Bize Ahmed b. Ali b. el-Müsennâ, ona İbrahim b. Abdullah el-Herevî, ona İsmail b. Uleyye, ona Haccâc b. Ebu Osman, ona Ebu'z-Zübeyr, ona Câbir (ra) şöyle nakletmiştir: Tufeyl b. Amr ed-Devsî (ra), Mekke'de Rasulullah'a (sav) geldi ve şöyle dedi: "Ey Allah'ın resulü! Bir kaleye, asker ve yardıma gel". Ravilerden Ebu'z-Zübeyr şöyle dedi: Burası dağ başında ancak iplerle çıkılabilecek, (yolu olmayan) bir yerdeydi.

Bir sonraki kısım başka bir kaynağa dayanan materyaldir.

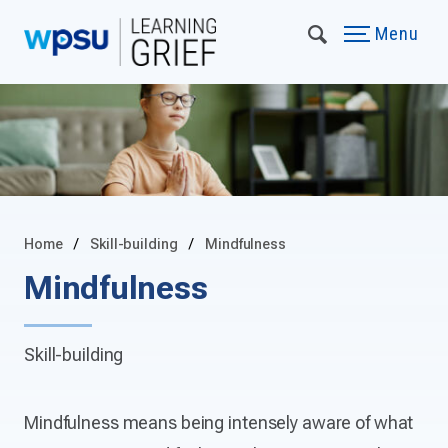
Menu
Home
Skill-building
Mindfulness
Mindfulness
Skill-building
Mindfulness means being intensely aware of what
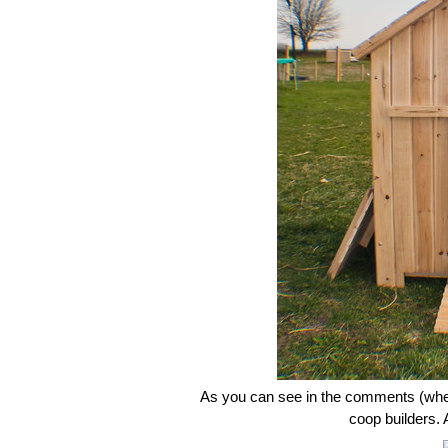
As you can see in the comments (when 
coop builders. A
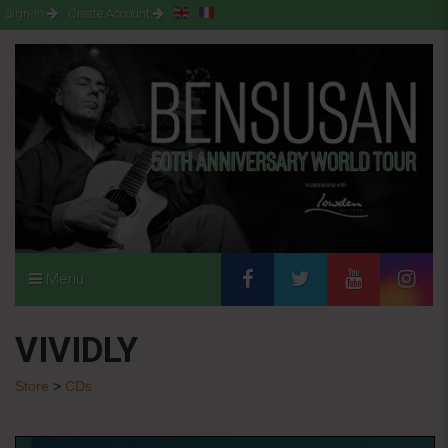
Sign-in
Create Account
Menu
VIVIDLY
Store
>
CDs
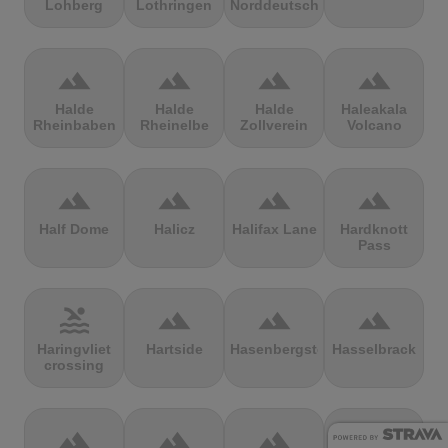
Lohberg
Lothringen
Norddeutschland
terrain
terrain
terrain
terrain
Halde
Halde
Halde
Haleakala
Rheinbaben
Rheinelbe
Zollverein
Volcano
terrain
terrain
terrain
terrain
Half Dome
Halicz
Halifax Lane
Hardknott
Pass
pool
terrain
terrain
terrain
Haringvliet
Hartside
Hasenbergsteige
Hasselbrack
crossing
terrain
terrain
terrain
terrain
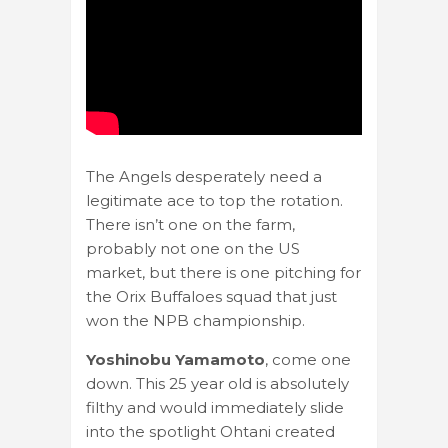
The Angels desperately need a
legitimate ace to top the rotation.
There isn’t one on the farm,
probably not one on the US
market, but there is one pitching for
the Orix Buffaloes squad that just
won the NPB championship.
Yoshinobu Yamamoto
, come one
down. This 25 year old is absolutely
filthy and would immediately slide
into the spotlight Ohtani created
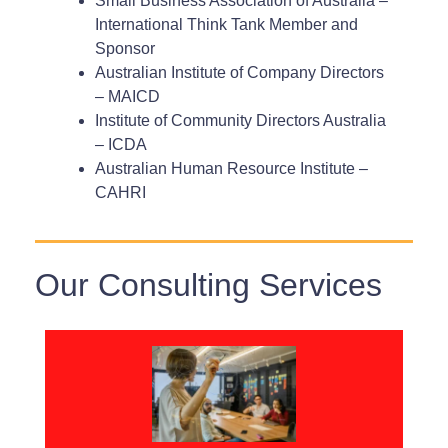
Small Business Association of Australia –
International Think Tank Member and
Sponsor
Australian Institute of Company Directors
– MAICD
Institute of Community Directors Australia
– ICDA
Australian Human Resource Institute –
CAHRI
Our Consulting Services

Rasululah (sav) ona "Arkada seninle birlikte kimse var mı?" deyince "Bilmiyorum" dedi. Hz. Peygamber onun teklifini kabul etmedi. Rasulullah (sav) Medine'ye gelince Tufeyl b. Amr ed-Devsî (ra) de hicret ederek Medine'ye geldi. Yanında kabilesinden bir adam vardı. Adam ağır bir hummaya tutuldu. Acıya dayanamadı, bir bıçak aldı, parmak boğumlarından kesti, kanı durmadı ve öldü. Sonra Tufeyl b. Amr'ın rüyasına güzel bir elbise içinde elini örtmüş halde geldi. Tufeyl ona "Ey Falanca" deyince o kişi "Buyur" dedi. Tufeyl "Nasılsın" diye sorunca "Rabbim bana merhamet etti ve peygamberine hicret ettiğim için beni bağışladı" dedi. "Ellerin ne oldu" diye sordu. Rabbim bana şöyle dedi: "Senin bozduğunu düzeltmeyeceğiz" buyurdu. Tufeyl rüyayı Rasulullah'a anlattı. Rasulullah (sav) ellerini kaldırdı ve şöyle buyurdu: "Allah'ım! Ellerini de bağışla. Allah'ım! Ellerini de bağışla. Allah'ım! Ellerini de bağışla."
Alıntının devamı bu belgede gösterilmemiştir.